American Camp Association

The American Camp Association (ACA) is a nonprofit organization with the mission of enriching the lives of children, youth, and adults through the camp experience. It is made up of camping professionals with a dedication to “preserve, promote, and improve the camp experience” for children, youth, and adults.1 They believe that organized camps provide lessons in character and skill development, healthy living, and community.

Founded to support the organized camping movement of the late 19th century and early 20th century, ACA had two beginnings: the Camp Directors Association of America formed in 1910 for male camp directors and the National Association of Directors of Girls' Private Camps (NADGPC) formed in 1916 for female camp directors. This latter organization soon broadened their membership beyond private camps and became known as the National Association of Directors of Girls' Camps (NADGC).

The two camp director organizations joined forces in 1924 and became the Camp Directors Association (CDA). As they struggled to serve the diverse needs of the young camping movement, the CDA evolved again in 1935 to become the American Camping Association. Seventy years later in 2005, they would become the American Camp Association.

From the beginning, ACA was focused on improving the organized camp experience by supporting the professional development of camp directors. Through the years they have also consciously chosen to avoid contact with any political or economic pressure groups as well as any commercialism.

Two years after the CDA formed, in 1926, their magazine Camping, later known as Camping Magazine, was launched. They also published the Sargent Handbook, a resource describing all the current summer camps. Besides hosting conferences, the CDA supported the institute series taught in 1930 by Dr. Hedley S. Dimock, the dean of the YMCA College in Chicago.
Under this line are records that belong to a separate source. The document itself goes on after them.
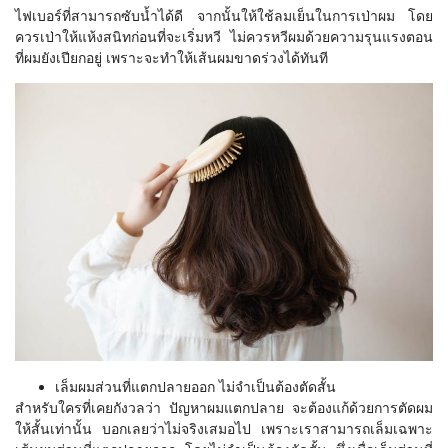
ไฟเบอร์ที่สามารถซับน้ำได้ดี จากนั้นให้ใช้ลมเย็นในการเป่าผม โดย
ควรเป่าให้แห้งสนิทก่อนที่จะเริ่มหวี ไม่ควรหวีผมด้วยความรุนแรงตอน
ที่ผมยังเปียกอยู่ เพราะจะทำให้เส้นผมขาดร่วงได้ทันที
เล็มผมส่วนที่แตกปลายออก ไม่จำเป็นต้องตัดสั้น
สำหรับใครที่เคยกังวลว่า ปัญหาผมแตกปลาย จะต้องแก้ด้วยการตัดผม
ให้สั้นเท่านั้น บอกเลยว่าไม่จริงเสมอไป เพราะเราสามารถเล็มเฉพาะ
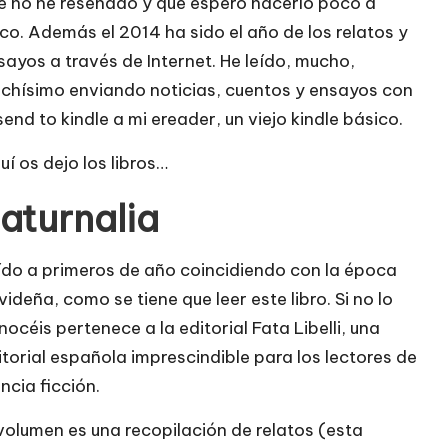
e no he reseñado y que espero hacerlo poco a
co. Además el 2014 ha sido el año de los relatos y
sayos a través de Internet. He leído, mucho,
chísimo enviando noticias, cuentos y ensayos con
send to kindle
a mi ereader, un viejo kindle básico.
uí os dejo los libros…
aturnalia
ído a primeros de año coincidiendo con la época
videña, como se tiene que leer este libro. Si no lo
nocéis pertenece a la editorial Fata Libelli, una
itorial española imprescindible para los lectores de
ncia ficción.
 volumen es una recopilación de relatos (esta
This series explored the role camps provided in the character education of children and was widely attended by professionals in the Boy Scout and Girl Scout organizations, YMCA and YWCA organizations, social welfare entities, and private camp organizations.

After transitioning into the American Camping Association, in 1948 ACA coalesced the discussions of the 1930s and 1940s to form the ACA Standards, which became the accepted camp standards of the courts and government agencies.2 These nearly 300 standards are the basis for ACA camp accreditation and define what is a quality camp program. With the standards forming a commonality among the widely diverse camp organizations, ACA built a national office in Martinsville, Indiana in 1955.
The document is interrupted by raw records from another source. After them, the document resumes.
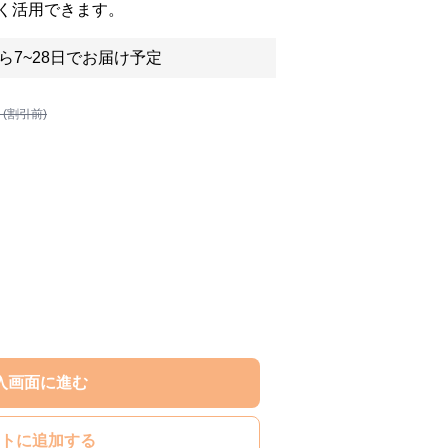
く活用できます。
ら7~28日でお届け予定
 (割引前)
入画面に進む
トに追加する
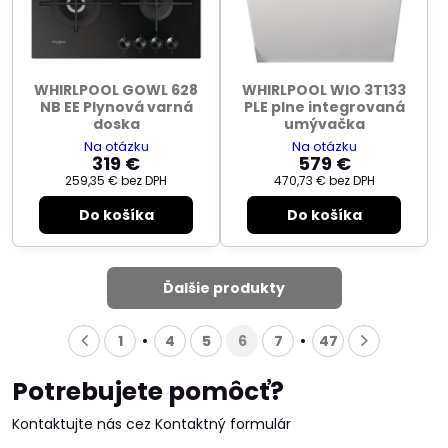
WHIRLPOOL GOWL 628
WHIRLPOOL WIO 3T133
NB EE Plynová varná
PLE plne integrovaná
doska
umývačka
Na otázku
Na otázku
319 €
579 €
259,35 €
bez DPH
470,73 €
bez DPH
Do košíka
Do košíka
Ďalšie produkty
1
4
5
6
7
47
Potrebujete pomôcť?
Kontaktujte nás cez Kontaktný formulár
Facing the issues of discrimination in post World War II America, ACA emphasized “intercultural, interracial, interclass, and interfaith camps as a means to build democratic character, tolerance, and acceptance of difference.”3 What began in 1945, however, didn't reach reality until the 1960s.

Other issues the ACA has faced through the years have been youth population fluctuation, economic recessions limiting camp enrollment, land price increases affecting camp acreage, the electronic age, high unemployment, and lengthier school calendars prescribing less time for experiential learning.4 They advocate on behalf of camp experiences’ positive outcomes in health and wellness, environmental stewardship, team building and leadership, workforce development, and academic enrichment.
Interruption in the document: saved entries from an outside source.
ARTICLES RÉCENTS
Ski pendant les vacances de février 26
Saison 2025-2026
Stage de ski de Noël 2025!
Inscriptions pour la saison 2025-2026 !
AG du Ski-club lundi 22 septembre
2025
Through grant funded research, ACA has studied the impact camp experiences have upon youth development. They found that “camp enables significant growth in confidence and self-esteem, relationship and friendship skills, and independence and responsibility” and that it “provides an environment with appropriate boundaries, structure and expectations, and hands-on learning opportunities – the building blocks for a successful life.”5

  • 1. “About ACA.” American Camp Association. < http://www.acacamps.org/about/who-we-are > 3 Aug. 2012.
  • 2. Yerkes, Rita. “His Story, Her Story, Our Story: 100 Years of the American Camp Association.” American Camp Association. < http://www.acacamps.org/campmag/issues/1001/his-story-her-story-our-story-100-years-american-camp-association > 3 Aug. 2012.
  • 3. Leslie Paris, 2008 as quoted in Yerkes.